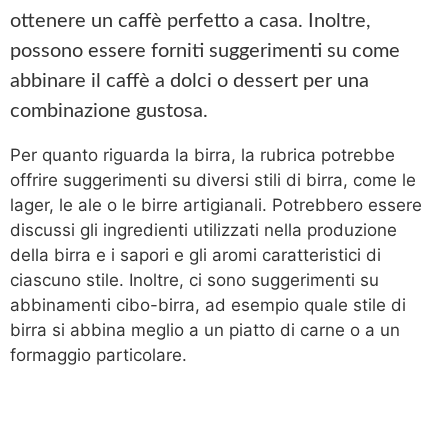
ottenere un caffè perfetto a casa. Inoltre,
possono essere forniti suggerimenti su come
abbinare il caffè a dolci o dessert per una
combinazione gustosa.
Per quanto riguarda la birra, la rubrica potrebbe
offrire suggerimenti su diversi stili di birra, come le
lager, le ale o le birre artigianali. Potrebbero essere
discussi gli ingredienti utilizzati nella produzione
della birra e i sapori e gli aromi caratteristici di
ciascuno stile. Inoltre, ci sono suggerimenti su
abbinamenti cibo-birra, ad esempio quale stile di
birra si abbina meglio a un piatto di carne o a un
formaggio particolare.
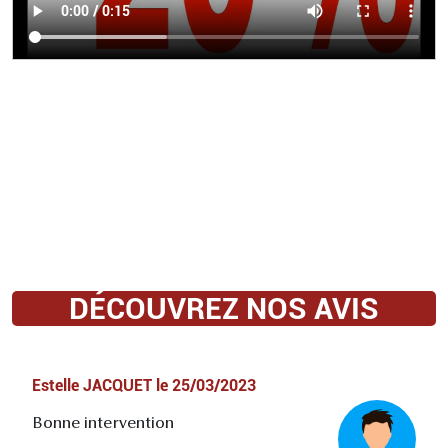
DÉCOUVREZ NOS AVIS
Estelle JACQUET
le
25/03/2023
Bonne intervention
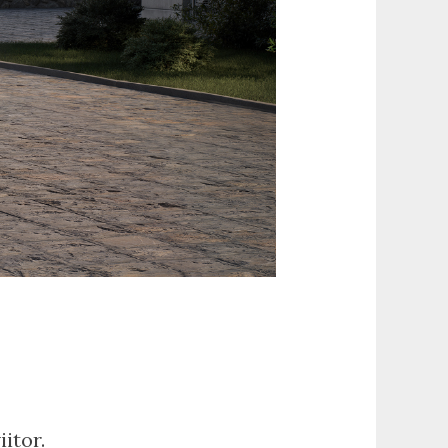
itor.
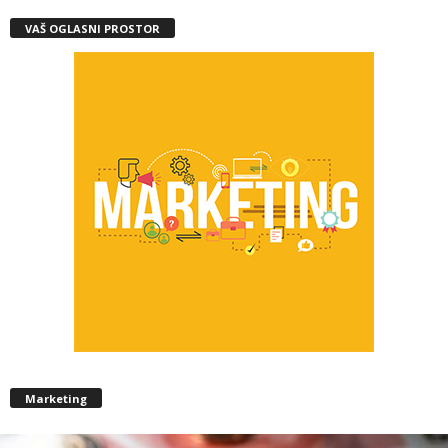
VAŠ OGLASNI PROSTOR
Marketing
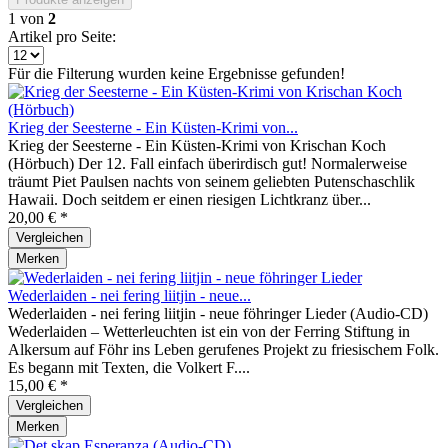
1
von
2
Artikel pro Seite:
Für die Filterung wurden keine Ergebnisse gefunden!
Krieg der Seesterne - Ein Küsten-Krimi von...
Krieg der Seesterne - Ein Küsten-Krimi von Krischan Koch
(Hörbuch) Der 12. Fall einfach überirdisch gut! Normalerweise
träumt Piet Paulsen nachts von seinem geliebten Putenschaschlik
Hawaii. Doch seitdem er einen riesigen Lichtkranz über...
20,00 € *
Vergleichen
Merken
Wederlaiden - nei fering liitjin - neue...
Wederlaiden - nei fering liitjin - neue föhringer Lieder (Audio-CD)
Wederlaiden – Wetterleuchten ist ein von der Ferring Stiftung in
Alkersum auf Föhr ins Leben gerufenes Projekt zu friesischem Folk.
Es begann mit Texten, die Volkert F....
15,00 € *
Vergleichen
Merken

**Exercise description**.
Return, from the material above, every line with the word "fering".

**Task solution**.
Wederlaiden - nei fering liitjin - neue...
Wederlaiden - nei fering liitjin - neue föhringer Lieder (Audio-CD)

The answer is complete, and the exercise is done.